** LISTED RECORDS follows **
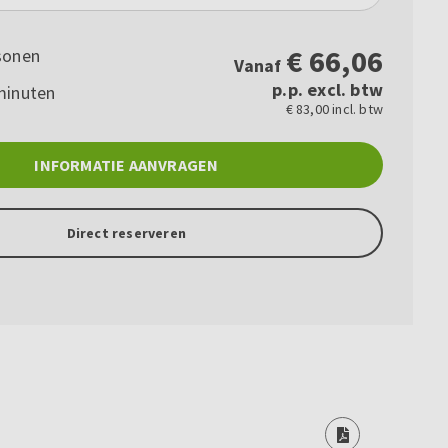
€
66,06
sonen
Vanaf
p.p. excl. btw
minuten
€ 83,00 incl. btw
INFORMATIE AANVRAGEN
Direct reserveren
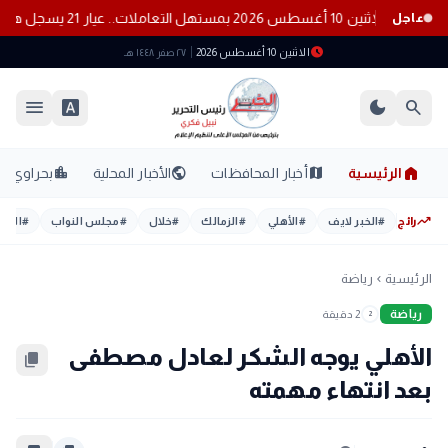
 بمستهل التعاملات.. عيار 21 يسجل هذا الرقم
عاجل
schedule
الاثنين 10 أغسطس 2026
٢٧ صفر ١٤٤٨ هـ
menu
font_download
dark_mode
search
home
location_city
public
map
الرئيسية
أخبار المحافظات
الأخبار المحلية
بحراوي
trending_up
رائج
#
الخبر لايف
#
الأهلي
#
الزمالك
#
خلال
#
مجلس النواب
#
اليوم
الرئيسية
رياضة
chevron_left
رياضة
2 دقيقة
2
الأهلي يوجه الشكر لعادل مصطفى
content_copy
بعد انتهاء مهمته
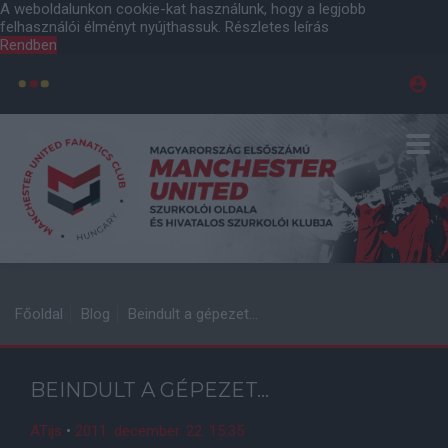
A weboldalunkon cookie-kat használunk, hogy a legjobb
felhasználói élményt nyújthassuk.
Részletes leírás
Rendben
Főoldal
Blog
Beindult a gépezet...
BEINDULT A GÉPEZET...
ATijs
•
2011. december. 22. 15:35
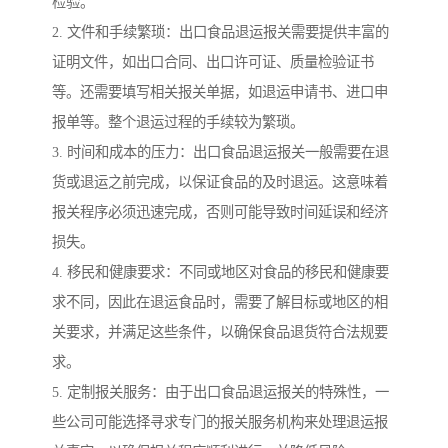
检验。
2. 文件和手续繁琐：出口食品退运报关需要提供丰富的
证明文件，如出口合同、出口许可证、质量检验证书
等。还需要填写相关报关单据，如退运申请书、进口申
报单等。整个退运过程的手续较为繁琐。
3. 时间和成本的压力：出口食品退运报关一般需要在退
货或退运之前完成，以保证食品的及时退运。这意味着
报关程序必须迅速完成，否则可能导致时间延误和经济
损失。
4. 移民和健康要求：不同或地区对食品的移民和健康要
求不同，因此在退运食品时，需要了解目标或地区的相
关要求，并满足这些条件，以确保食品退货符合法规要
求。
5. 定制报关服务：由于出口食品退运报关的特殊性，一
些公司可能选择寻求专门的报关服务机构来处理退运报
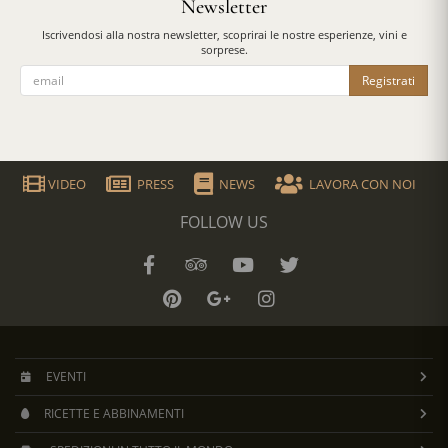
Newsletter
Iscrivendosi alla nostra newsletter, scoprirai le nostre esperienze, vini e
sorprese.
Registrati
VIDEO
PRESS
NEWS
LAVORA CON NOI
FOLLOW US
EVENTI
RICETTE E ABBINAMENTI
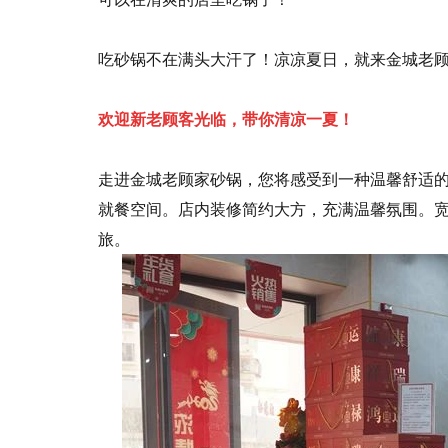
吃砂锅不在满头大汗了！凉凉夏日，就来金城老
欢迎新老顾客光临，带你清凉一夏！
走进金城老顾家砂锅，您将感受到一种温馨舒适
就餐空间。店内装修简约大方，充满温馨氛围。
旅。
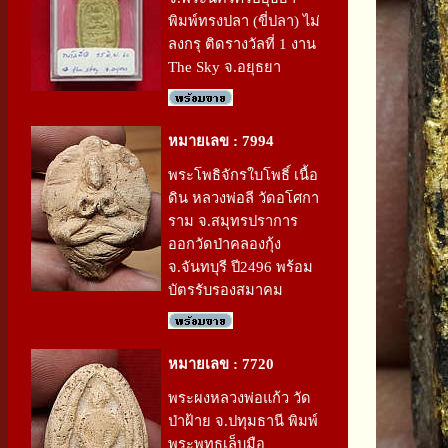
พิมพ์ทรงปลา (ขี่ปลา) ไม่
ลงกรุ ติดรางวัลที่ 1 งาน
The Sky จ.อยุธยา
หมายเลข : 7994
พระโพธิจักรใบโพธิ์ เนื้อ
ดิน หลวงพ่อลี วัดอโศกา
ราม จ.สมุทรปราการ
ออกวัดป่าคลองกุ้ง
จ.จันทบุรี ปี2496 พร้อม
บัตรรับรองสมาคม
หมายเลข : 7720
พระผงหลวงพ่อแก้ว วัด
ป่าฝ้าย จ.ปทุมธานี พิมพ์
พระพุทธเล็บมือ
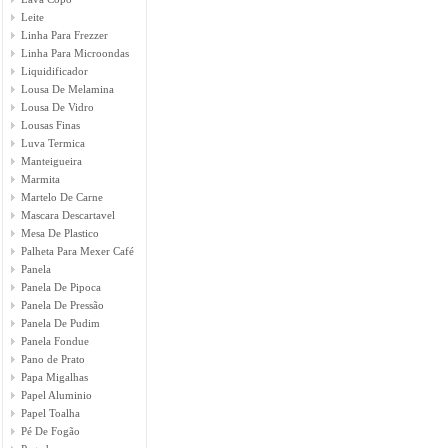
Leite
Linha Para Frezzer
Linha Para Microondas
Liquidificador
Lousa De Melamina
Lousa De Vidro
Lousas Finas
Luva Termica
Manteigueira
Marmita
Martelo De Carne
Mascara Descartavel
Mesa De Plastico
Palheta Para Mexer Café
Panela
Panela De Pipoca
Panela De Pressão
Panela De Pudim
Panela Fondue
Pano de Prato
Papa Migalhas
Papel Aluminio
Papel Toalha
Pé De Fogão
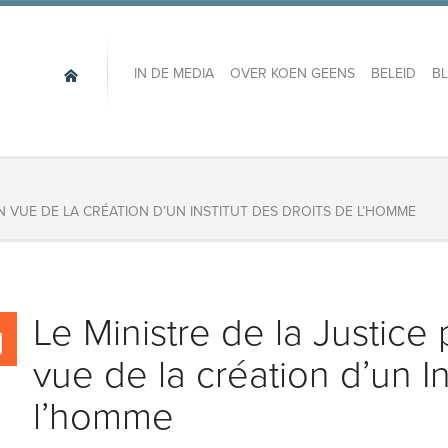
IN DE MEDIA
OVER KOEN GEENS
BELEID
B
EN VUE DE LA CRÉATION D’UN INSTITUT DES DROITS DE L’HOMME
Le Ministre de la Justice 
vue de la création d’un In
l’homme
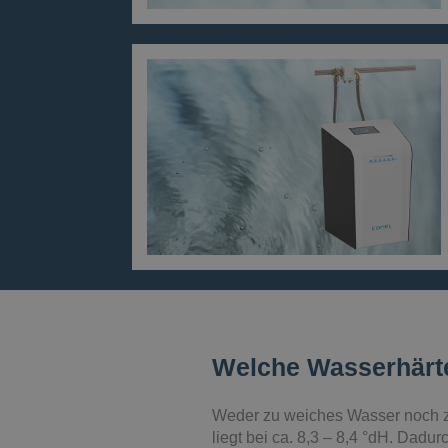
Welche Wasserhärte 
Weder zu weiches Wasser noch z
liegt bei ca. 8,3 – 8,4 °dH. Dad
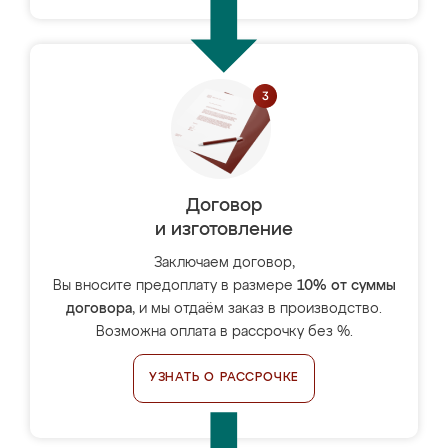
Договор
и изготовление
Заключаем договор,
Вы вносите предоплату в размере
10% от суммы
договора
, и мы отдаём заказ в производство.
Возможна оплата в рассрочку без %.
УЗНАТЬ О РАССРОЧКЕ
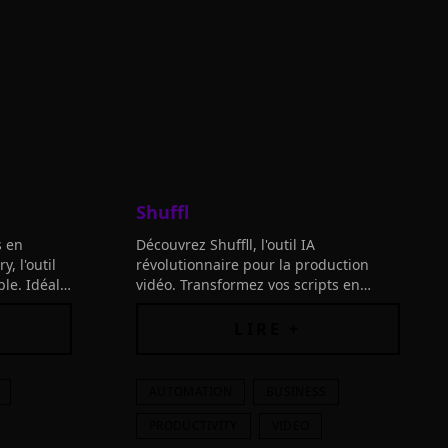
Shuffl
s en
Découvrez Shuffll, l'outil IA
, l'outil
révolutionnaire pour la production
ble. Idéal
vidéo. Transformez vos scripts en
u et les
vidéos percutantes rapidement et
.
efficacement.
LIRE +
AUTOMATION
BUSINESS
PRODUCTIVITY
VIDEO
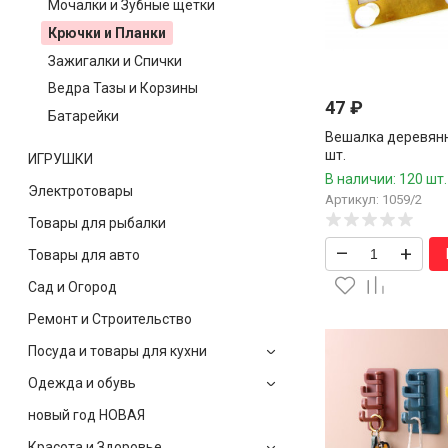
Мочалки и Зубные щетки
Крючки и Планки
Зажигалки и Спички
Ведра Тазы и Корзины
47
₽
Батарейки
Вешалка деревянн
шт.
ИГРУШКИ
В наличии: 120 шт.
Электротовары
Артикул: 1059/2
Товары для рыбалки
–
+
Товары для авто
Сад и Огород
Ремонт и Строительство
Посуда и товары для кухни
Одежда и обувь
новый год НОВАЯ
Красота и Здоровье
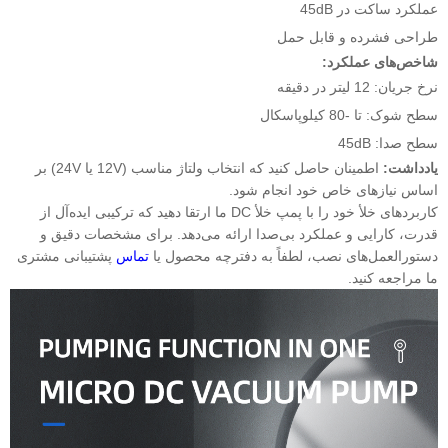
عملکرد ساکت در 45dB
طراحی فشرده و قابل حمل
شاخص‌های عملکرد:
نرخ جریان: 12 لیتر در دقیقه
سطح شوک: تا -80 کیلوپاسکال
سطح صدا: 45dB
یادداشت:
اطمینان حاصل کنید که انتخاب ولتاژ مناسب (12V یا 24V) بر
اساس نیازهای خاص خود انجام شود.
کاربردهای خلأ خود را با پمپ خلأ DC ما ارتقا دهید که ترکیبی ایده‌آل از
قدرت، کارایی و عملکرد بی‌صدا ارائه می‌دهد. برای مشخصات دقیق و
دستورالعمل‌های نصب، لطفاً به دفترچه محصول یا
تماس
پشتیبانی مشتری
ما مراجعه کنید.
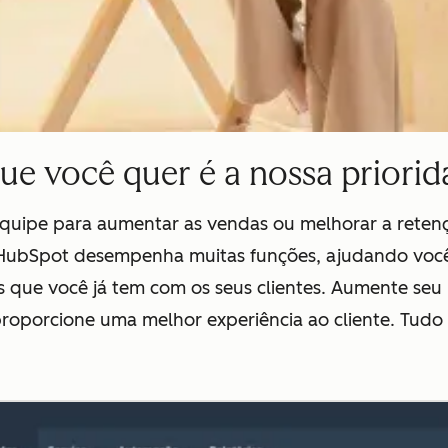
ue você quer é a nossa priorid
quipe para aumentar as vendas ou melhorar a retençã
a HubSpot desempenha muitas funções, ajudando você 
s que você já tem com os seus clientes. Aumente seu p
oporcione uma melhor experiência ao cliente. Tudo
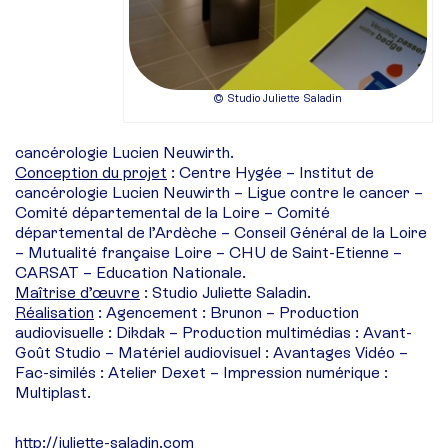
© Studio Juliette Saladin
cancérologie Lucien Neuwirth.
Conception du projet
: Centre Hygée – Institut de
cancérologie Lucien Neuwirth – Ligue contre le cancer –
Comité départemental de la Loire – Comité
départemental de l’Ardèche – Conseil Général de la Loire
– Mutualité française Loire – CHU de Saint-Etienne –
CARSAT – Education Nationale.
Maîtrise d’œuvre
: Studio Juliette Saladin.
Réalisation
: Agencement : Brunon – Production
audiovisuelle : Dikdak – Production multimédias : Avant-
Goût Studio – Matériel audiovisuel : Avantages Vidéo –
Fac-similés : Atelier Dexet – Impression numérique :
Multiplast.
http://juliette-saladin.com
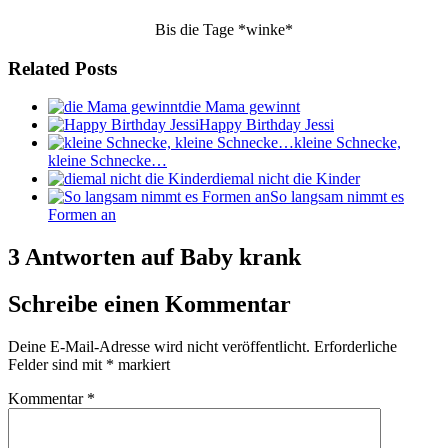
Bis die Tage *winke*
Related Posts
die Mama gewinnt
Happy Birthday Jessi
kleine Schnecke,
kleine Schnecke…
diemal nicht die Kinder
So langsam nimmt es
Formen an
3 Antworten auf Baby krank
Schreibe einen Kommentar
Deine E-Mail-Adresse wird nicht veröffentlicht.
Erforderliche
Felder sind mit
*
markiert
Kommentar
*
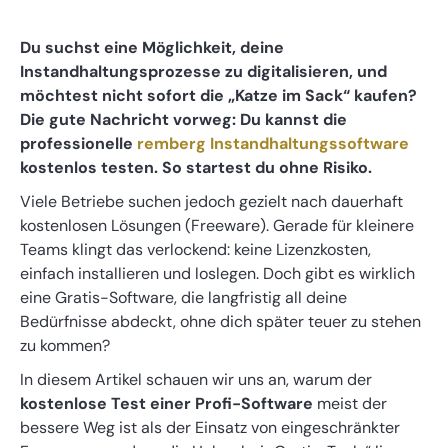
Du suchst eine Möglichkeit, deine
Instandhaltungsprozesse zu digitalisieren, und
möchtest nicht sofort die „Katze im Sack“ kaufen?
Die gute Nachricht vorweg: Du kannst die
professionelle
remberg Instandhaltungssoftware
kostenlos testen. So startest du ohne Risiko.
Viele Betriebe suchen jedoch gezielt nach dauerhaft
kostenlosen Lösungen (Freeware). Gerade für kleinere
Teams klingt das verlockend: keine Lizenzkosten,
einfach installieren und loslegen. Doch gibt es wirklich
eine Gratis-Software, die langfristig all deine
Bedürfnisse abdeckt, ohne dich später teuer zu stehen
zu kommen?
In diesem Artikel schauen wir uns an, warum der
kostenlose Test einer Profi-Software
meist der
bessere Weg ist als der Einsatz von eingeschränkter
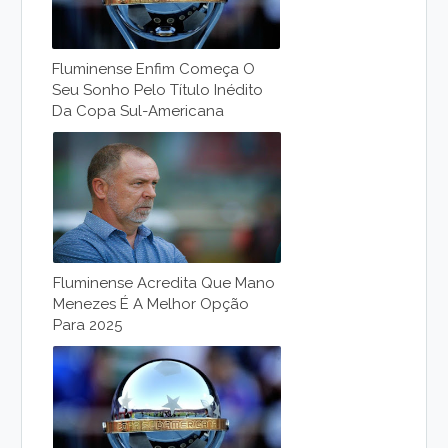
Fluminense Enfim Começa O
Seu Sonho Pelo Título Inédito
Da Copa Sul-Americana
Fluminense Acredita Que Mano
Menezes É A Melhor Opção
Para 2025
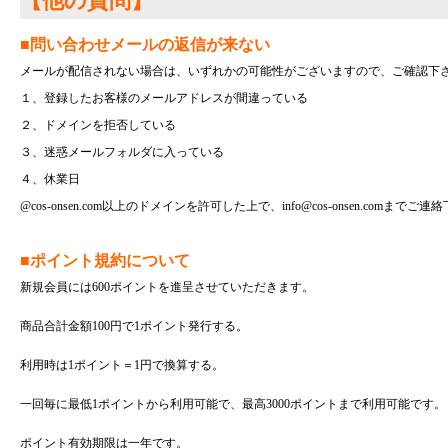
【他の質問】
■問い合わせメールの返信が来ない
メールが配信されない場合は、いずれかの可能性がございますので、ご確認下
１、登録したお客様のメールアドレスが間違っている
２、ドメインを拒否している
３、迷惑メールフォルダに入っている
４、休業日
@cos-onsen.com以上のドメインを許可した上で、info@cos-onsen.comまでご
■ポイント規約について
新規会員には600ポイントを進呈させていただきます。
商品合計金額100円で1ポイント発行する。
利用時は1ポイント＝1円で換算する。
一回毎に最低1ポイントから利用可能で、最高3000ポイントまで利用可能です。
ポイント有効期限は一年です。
** End of LISTED RECORDS **
= HOW TO COMPLETE THIS TASK =
Search the listing above for "départemental" and copy every line that holds it.

= SOLUTION FOR THIS EXERCISE =
Comité départemental de la Loire – Comité
départemental de l’Ardèche – Conseil Général de la Loire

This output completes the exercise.